Le procès Sonatrach s’est ouvert, dimanche 15 mars 2015, au tribunal criminel d’Alger qui a rejeté après délibération une demande de report du procès formulé par l’avocat d’un des prévenus. Dix-neuf personnes dont Mohamed Meziane, ancien PDG du groupe public pétrolier, ses deux fils, huit de ses adjoints, un patron d’une filiale d’une entreprise allemande Contal Algérie Funkwerk sont accusées de corruption.
Quatre entreprises étrangères sont également poursuivies pour obtention frauduleuse de marchés publics au détriment de Sonatrach. Ces poursuites n’alimentent que le premier volet dit « Sonatrach 1 » d’un procès qui devrait dans un second temps s’intéresser aux pots de vin versés par une filiale de la société italienne ENI à des cadres de Sonatrach.
L’affaire a éclaté en janvier 2010 avec la « décapitation judiciaire » spectaculaire et sans précédent en Algérie de l’ensemble du top-management du groupe pétrolier public dont l’activité est vitale pour l’économie algérienne.
Le PDG de l’entreprise, Mohamed Meziane et ses adjoints avaient été placés sous contrôle judiciaire ou mis en détention provisoire par un juge d’instruction à la suite d’enquêtes menées par le Département de renseignement et de sécurité (DRS), les services de renseignements algériens.
Les 19 prévenus sont poursuivis notamment pour « association de malfaiteurs, passation de marchés contraires à la loi pour accorder des privilèges injustifiés à des tiers, blanchiment d’argent, augmentation de prix dans des contrats avec une entreprise publique, détournement de deniers publics, blanchiment d’argent et corruption. »
La presse algérienne souligne que le procès se déroule en l’absence de l’ancien ministre de l’énergie, Chakib Khelil, qui avait la haute main sur le secteur des hydrocarbures depuis l’arrivée au pouvoir d’Abdelaziz Bouteflika, en avril 1999.
L’ancien PDG de Sonatrach, Mohamed Meziane, qui a déjà purgé une peine de prison pour une autre affaire a, pour la première fois, accepté de parler dans les médias. Il s’est dit victime d’un « règlement de compte à un très haut niveau » et a assuré que tous les contrats pour lesquels il était poursuivi ont été conclus en conformité avec la loi.
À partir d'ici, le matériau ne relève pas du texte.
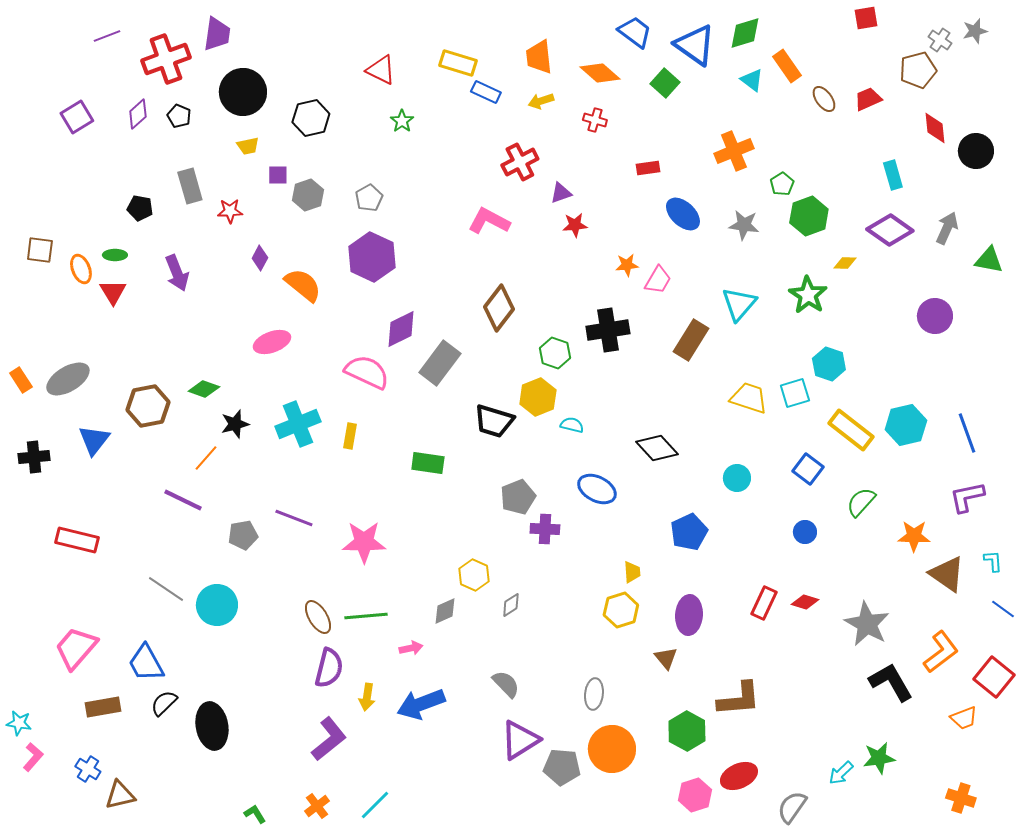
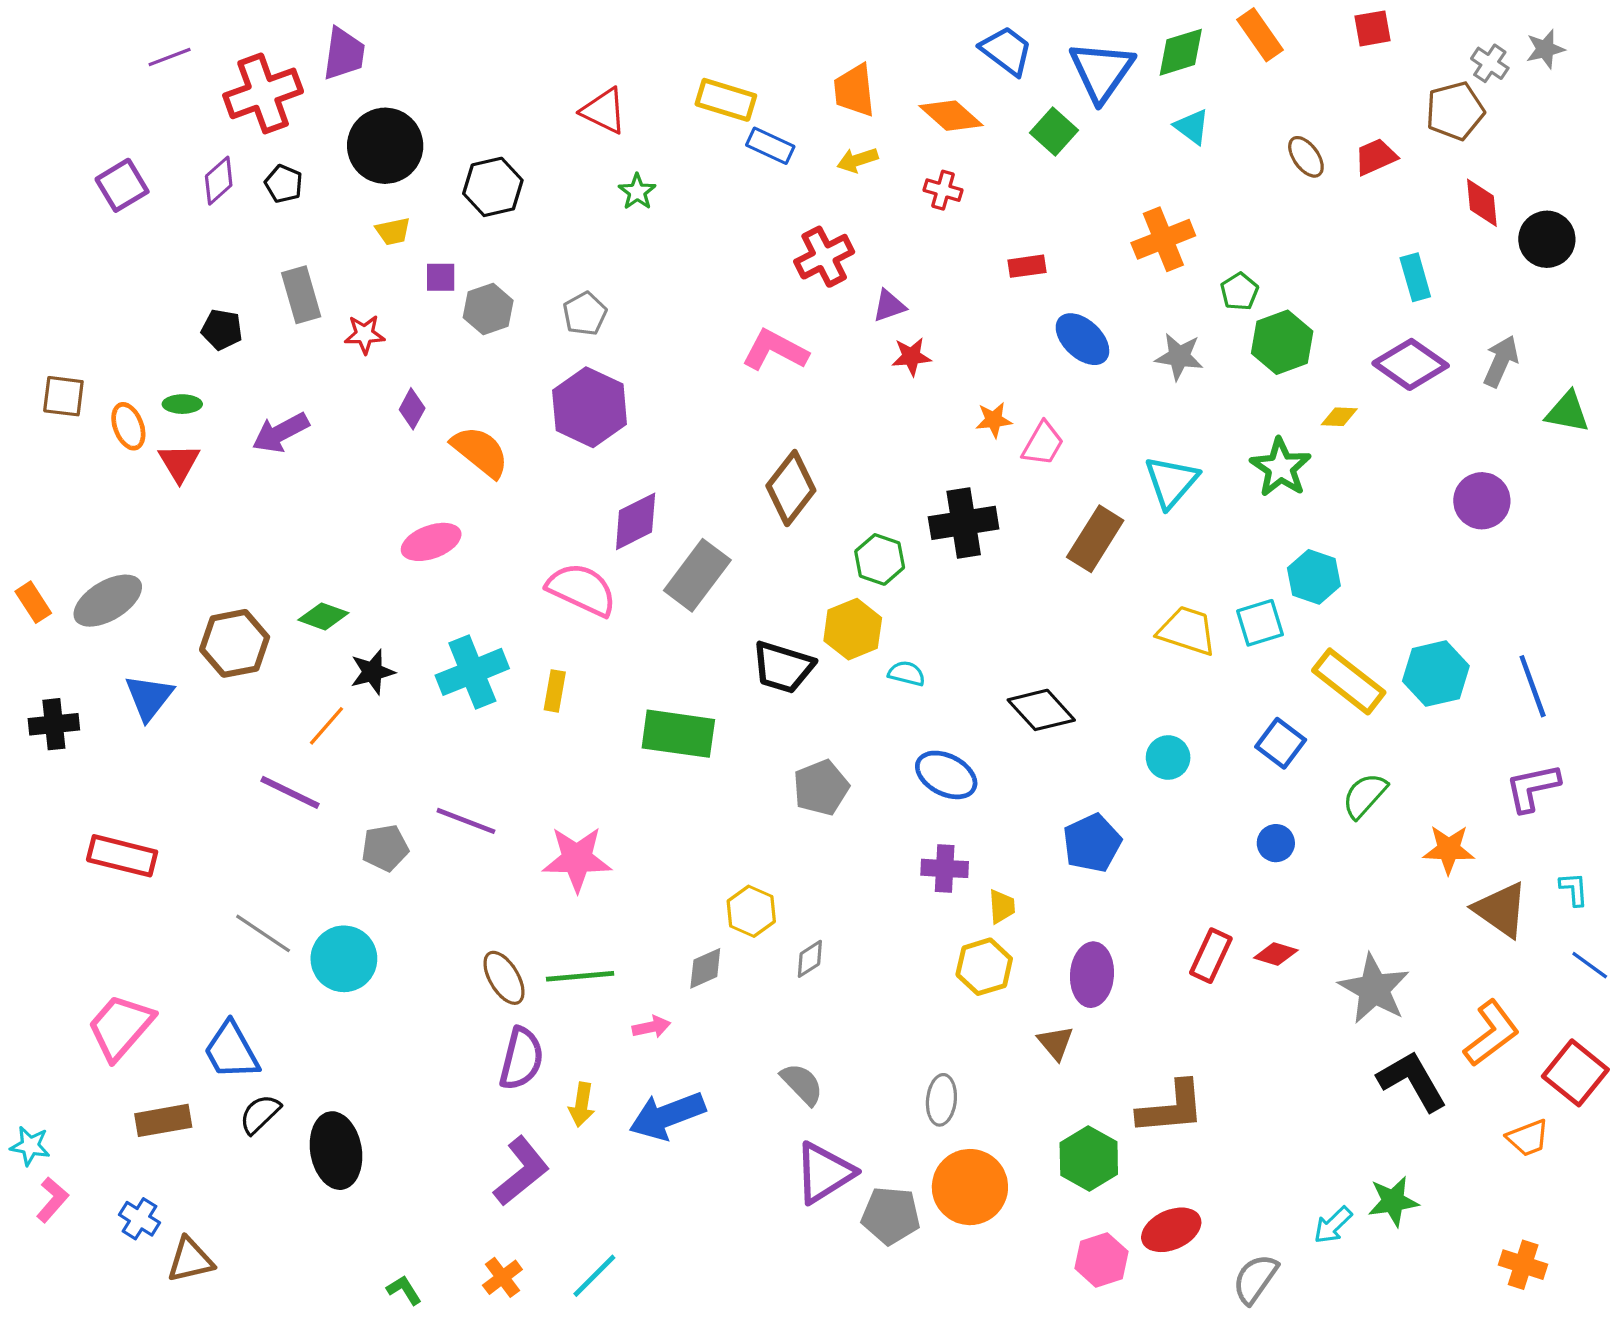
blue triangle: (695, 45) -> (1102, 71), turned 30
orange rectangle: (787, 66) -> (1260, 35), moved
purple arrow: (177, 273) -> (281, 433), turned 84
green rectangle: (428, 463) -> (678, 734), size x1.4
purple cross: (545, 529) -> (945, 868), moved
Il a surtout expliqué que l’ancien ministre de l’énergie avait la main sur tout à Sonatrach et lui avait imposé un de ses proches, Réda Hemche, actuellement en fuite, comme chef de cabinet. Hemche a été « nommé par le ministre (…). Son bureau, au fond du couloir, lui permettait d’avoir l’œil sur toutes mes allées et venues ».
Membre du clan Bouteflika
Pour sa défense, l’ancien PDG a choisi de ne plus ménager l’ancien ministre. Il a récusé un avocat, Mohsen Amara, qui avait fait des déclarations spectaculaires sur une chaîne de télévision défendant l’ancien ministre et accusant le procureur d’avoir délivré un mandat international contre lui sur instigation des services de renseignement.
Absent du procès, l’ombre de Chakib Khelil pèse dans cette affaire. Déstabilisé en janvier 2010 par l’enquête menée par le DRS, ce dernier a continué à bénéficier de la protection du président Bouteflika qui lui a évité un limogeage immédiat. Il a organisé son départ, en mai 2010, dans le cadre d’un remaniement ministériel.
Khelil a quitté l’Algérie en mars 2013 pour les États-Unis, il n’assistera pas aux funérailles de sa mère le 21 mai, à Oran. Un exil prudent car il était menacé par une autre affaire déclenchée, en Italie, par le parquet de Milan sur le versement de commissions d’un montant de 198 millions de dollars par Saipem, filiale d’ingénierie du groupe parapétrolier italien ENI, à des responsables algériens en contrepartie de contrats d’une valeur globale de 8 milliards d’euros.
Les versements étaient effectués par Saipem au profit de la Pearl Partners Limited, basée à Hong Kong, et propriété de Farid Bedjaoui, l’homme de confiance de Khelil.
Les informations publiées en Italie ont été relayées par les médias en Algérie où la justice a fini par réagir. Une instruction a été ouverte sous la dénomination de « Sonatrach 2 ». Un mandat d’arrêt international a été lancé contre Chakib Khelil mais il a été annulé pour vice de procédure… De quoi conforter ceux qui pensent en Algérie que jamais Khelil, membre du « clan Bouteflika » ne sera jamais jugé.